REPUBLIKA.CO.ID, MEXICO CITY -- Pemerintah Meksiko mendesak Amerika Serikat (AS) untuk berkerja sama dalam mengidentifikasi supremasi kulit putih yang mengancam warga mereka. Desakan dilakukan usai penembakan massal di El Paso, Texas yang membunuh delapan warga Meksiko.
Meksiko berjanji untuk menyelidiki penembakan yang menewaskan 22 orang di pasar swalayan Walmart itu sebagai aksi terorisme. Meksiko juga meminta pelaku penembakan diekstradiksi untuk diadili.
Desakan tersebut tercantum dalam catatan diplomatik yang dipublikasikan Kementerian Luar Negeri Meksiko. Kementerian Luar Negeri Meksiko menyatakan pemerintahnya ingin pihak berwenang AS untuk berbagai informasi kasus penembakan El Paso.

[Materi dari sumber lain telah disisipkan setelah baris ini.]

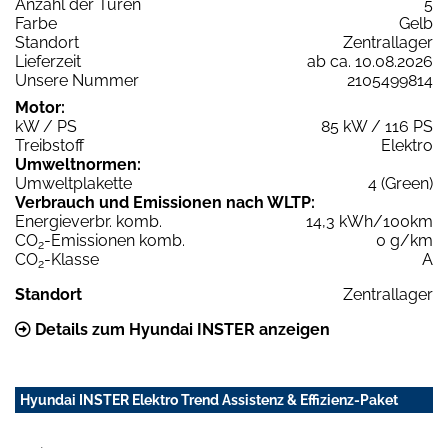
Anzahl der Türen
5
Farbe
Gelb
Standort
Zentrallager
Lieferzeit
ab ca. 10.08.2026
Unsere Nummer
2105499814
Motor:
kW / PS
85 kW / 116 PS
Treibstoff
Elektro
Umweltnormen:
Umweltplakette
4 (Green)
Verbrauch und Emissionen nach WLTP:
Energieverbr. komb.
14,3 kWh/100km
CO
-Emissionen komb.
0 g/km
2
CO
-Klasse
A
2
Standort
Zentrallager
Details zum Hyundai INSTER anzeigen
Hyundai INSTER Elektro Trend Assistenz & Effizienz-Paket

"Untuk memastikan jika ada individu dan organisasi lain yang berpotensi 'supremasi kulit putih' yang ingin membahayakan masyarakat kami di Amerika Serikat," tulis Kementerian Luar Negeri Meksiko dalam catatan diplomatik itu pada Rabu (8/8).

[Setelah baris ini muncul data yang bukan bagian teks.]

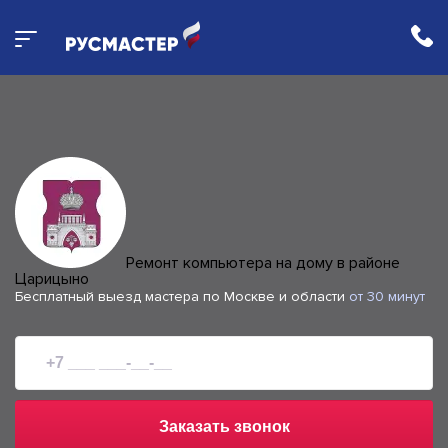
Ремонт компьютера на дому в районе
Царицыно
Бесплатный выезд мастера по Москве и области
от 30 минут
Заказать звонок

Serangan pada Sabtu (4/8) lalu memicu kekhawatiran di Meksiko, tepat ketika hubungan diplomatik Mexico City dengan Washington memburuk karena perdagangan dan imigrasi.
Retorika provokatif Donald Trump untuk menyerang imigran membuat warga Meksiko marah. Ia mengunjungi rumah sakit tempat korban penembakan El Paso dirawat.

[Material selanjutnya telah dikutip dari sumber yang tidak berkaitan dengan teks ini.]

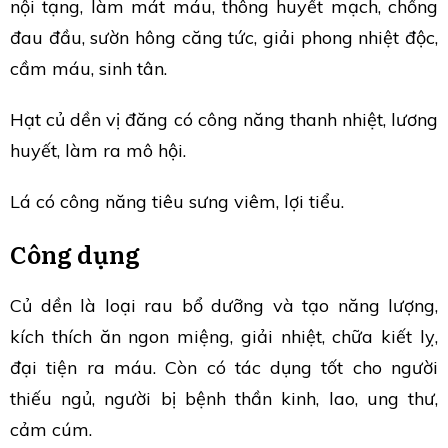
nội tạng, làm mát máu, thông huyết mạch, chống
đau đầu, sườn hông căng tức, giải phong nhiệt độc,
cầm máu, sinh tân.
Hạt củ dền vị đăng có công năng thanh nhiệt, lương
huyết, làm ra mô hội.
Lá có công năng tiêu sưng viêm, lợi tiểu.
Công dụng
Củ dền là loại rau bổ dưỡng và tạo năng lượng,
kích thích ăn ngon miệng, giải nhiệt, chữa kiết lỵ,
đại tiện ra máu. Còn có tác dụng tốt cho người
thiếu ngủ, người bị bệnh thần kinh, lao, ung thư,
cảm cúm.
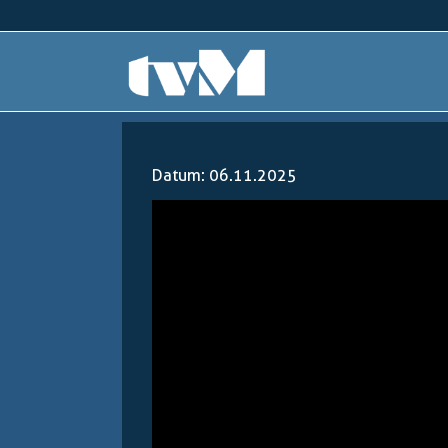
Datum: 06.11.2025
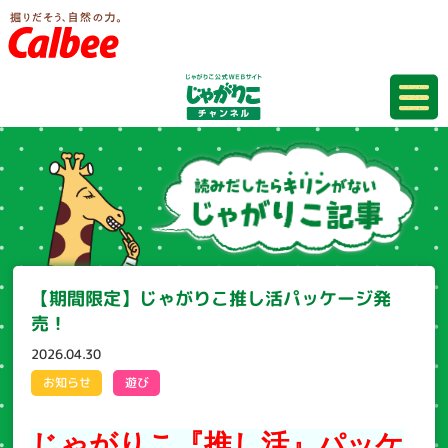
【期間限定】じゃがりこ推し活パッケージ発
売！
2026.04.30
お知らせ
遊び
じゃがりこ『推し活』パッケ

Catatan diplomatik Meksiko tersebut dialamatkan untuk kedutaan besar AS di Meksiko. Mereka mendesak AS untuk 'mewujudkan' kata-kata Trump pada hari Senin (6/8) yang meminta warga AS untuk 'mengutuk rasialisme, kefanatikan dan supremasi kulit putih'.
Sebuah pernyataan yang diyakini ditulis pelaku penembakan El Paso Patrick Crusius dan diunggah di 8chan menyebutkan penembakan itu sebagai 'respons terhadap invansi Hispanik di Texas'. Padahal sebelum tahun 1830 Texas bagian dari Meksiko.